Vladimir Putin’s op-ed in The New York Times is an attempt to talk to the American people over the heads of its elected representatives. For a Russian foreign policy practitioner, it is also an act of information warfare. After all, Russia views the United States as a strategic competitor, if not an outright foe, in the battle of geopolitical influence in the Middle East, Europe, and elsewhere.
And it is a pity that the Cold War stereotypes still inform Putin’s thinking 24 years after the Berlin Wall came down.
In such a glum worldview, U.S. public opinion is a top-priority target in the decades-long conflict between Moscow and Washington. So is the opinion of the world’s public, which is already applauding Putin and booing Obama’s inept management of the Syrian crisis.
Putin’s case for non-intervention with Syria earned him kudos in the comments section of the Times and put him squarely in the limelight of the world’s attention. It puts President Obama on the defensive and further shakes the already shaky domestic support of the President’s intention to conduct operations in Syria. This is exactly where Putin wants the U.S. to be.
The op-ed is a the second blow of the one-two punch of Putins’s chemical weapons disarmament plan for Syria. He is boxing the U.S. into a corner, undermining American leadership, and questioning our international bona fides.
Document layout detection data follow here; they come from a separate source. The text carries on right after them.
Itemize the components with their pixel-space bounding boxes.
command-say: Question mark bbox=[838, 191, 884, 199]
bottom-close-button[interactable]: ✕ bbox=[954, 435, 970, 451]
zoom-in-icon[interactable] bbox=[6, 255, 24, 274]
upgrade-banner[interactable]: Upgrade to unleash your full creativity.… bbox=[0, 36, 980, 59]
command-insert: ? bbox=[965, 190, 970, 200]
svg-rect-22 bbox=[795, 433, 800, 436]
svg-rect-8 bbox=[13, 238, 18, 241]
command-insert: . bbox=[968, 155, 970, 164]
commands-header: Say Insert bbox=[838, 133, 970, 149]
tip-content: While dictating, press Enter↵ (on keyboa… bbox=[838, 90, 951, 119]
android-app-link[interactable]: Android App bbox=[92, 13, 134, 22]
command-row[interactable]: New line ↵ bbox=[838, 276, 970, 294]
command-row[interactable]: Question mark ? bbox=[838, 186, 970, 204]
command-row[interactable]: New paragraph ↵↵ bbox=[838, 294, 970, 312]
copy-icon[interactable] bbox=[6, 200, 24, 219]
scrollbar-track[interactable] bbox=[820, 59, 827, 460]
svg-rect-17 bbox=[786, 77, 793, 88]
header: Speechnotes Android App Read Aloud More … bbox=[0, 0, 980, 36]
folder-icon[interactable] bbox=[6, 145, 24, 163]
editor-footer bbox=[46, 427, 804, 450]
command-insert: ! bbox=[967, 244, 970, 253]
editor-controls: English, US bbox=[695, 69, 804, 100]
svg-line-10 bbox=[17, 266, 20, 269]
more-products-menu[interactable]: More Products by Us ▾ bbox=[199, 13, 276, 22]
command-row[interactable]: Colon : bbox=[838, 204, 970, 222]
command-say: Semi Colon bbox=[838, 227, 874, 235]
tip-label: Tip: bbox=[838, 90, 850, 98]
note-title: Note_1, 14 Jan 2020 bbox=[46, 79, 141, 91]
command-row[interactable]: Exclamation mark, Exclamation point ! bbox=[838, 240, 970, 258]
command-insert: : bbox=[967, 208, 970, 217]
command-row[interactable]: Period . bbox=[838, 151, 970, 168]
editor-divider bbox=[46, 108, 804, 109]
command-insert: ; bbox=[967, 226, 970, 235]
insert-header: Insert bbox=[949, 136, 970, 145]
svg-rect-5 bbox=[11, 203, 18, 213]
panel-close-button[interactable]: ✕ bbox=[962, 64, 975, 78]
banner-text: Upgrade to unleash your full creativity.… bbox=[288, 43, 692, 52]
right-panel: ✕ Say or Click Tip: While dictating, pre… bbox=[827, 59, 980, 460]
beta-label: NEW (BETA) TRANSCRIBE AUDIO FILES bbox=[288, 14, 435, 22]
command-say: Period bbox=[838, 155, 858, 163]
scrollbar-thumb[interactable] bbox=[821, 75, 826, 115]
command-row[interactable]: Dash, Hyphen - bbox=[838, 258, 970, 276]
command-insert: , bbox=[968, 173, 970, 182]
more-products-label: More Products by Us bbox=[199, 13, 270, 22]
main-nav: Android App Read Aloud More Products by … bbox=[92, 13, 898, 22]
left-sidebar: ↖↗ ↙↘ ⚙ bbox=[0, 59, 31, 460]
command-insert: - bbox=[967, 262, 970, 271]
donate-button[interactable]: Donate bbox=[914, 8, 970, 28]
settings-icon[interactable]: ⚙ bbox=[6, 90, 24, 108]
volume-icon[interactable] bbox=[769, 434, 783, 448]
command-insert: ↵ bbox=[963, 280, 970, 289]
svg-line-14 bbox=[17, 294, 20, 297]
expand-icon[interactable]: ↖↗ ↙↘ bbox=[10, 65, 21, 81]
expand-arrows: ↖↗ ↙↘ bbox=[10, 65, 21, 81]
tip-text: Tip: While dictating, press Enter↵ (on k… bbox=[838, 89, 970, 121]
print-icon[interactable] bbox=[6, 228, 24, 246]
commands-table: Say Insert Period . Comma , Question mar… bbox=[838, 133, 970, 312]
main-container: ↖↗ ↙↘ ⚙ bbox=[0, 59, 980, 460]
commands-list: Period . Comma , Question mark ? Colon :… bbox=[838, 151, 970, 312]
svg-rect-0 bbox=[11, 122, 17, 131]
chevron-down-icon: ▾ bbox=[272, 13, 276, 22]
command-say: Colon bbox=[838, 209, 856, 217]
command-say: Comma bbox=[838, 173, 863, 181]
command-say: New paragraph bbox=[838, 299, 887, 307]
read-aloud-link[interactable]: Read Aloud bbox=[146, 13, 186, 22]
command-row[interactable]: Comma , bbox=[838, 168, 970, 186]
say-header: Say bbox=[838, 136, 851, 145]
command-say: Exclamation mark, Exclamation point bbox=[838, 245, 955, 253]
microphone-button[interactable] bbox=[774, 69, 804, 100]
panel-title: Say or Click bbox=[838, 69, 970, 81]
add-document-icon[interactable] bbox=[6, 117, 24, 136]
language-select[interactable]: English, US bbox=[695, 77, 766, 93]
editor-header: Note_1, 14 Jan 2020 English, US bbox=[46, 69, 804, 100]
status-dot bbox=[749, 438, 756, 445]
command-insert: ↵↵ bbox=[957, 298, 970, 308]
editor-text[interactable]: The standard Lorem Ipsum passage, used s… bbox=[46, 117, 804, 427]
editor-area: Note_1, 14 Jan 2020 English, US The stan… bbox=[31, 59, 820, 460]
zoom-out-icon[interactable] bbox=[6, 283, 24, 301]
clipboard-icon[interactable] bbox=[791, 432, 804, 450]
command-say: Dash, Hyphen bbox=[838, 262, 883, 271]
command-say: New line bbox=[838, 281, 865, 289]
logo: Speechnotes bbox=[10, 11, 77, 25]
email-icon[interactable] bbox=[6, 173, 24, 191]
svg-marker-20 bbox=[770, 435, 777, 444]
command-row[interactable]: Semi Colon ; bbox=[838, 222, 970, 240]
Putin further lectures on the how the military force cannot be used with a U.N. Security Council (UNSC) resolution, which Russia could veto. However, he neglects Russia’s massive assistance to Syria’s Bashar al-Assad regime—including weapons sales—as well as Iranian interference in Syria using its Quds Force and Hezbollah.
It is not the just the internal Syrian conflict that is threatening to blow up the Middle East but Russia’s studied inaction backed up by a battery of UNSC vetoes and a stream of Moscow-supplied materiel.
Moscow’s unholy de facto alliance with Iranian ayatollahs and the brutal Assad regime may be an attempt to stem the rise of Sunni extremism, which threatens Russia’s Muslim North Caucasus. However, it is also an attempt to maintain a sphere of influence in the Middle East, support Russian naval facilities in the Syrian ports of Tartus and Latakiya, expand a permanent presence of the Russian navy in the Mediterranean, and get back at America’s allies in the region.
Russia’s dogged pursuit of a confrontation around Syria is also the case of “best defense is an offense.” It is preferable to engage thousands of miles away from home than defend one’s unenviable domestic track record.
As long as Obama is focused on the Butcher of Damascus, he will not harass Putin with questions about the battery of oppressive laws passed by the Duma. These include a ban on adoption of Russian babies, cutoff of U.S. support to Russian nongovernmental organizations, draconian laws limiting freedom of speech and freedom of religion, abuse of peaceful demonstrators, keeping Mikhail Khodorkovsky and other political prisoners in jail, and threatening whistleblower and politician Alexei Navalny with a five-year prison term.
Americans are now discussing Putin’s plan for Syria and his hectoring about how America is not exceptional. This is what Obama’s policy of “reset” has achieved.
While the Obama Administration may pursue the Russian proposition to put Syrian chemical weapons under international control, it needs to do so soberly. A necessary condition for such an operation should be a UNSC resolution threatening the use of force under Article 7 of the U.N. Charter if Assad does not comply.
Otherwise, the exercise to disarm Assad from chemical weapons would be yet another chess move by Russia on the geopolitical chessboard of the world—a game in which Putin so far has beaten Obama.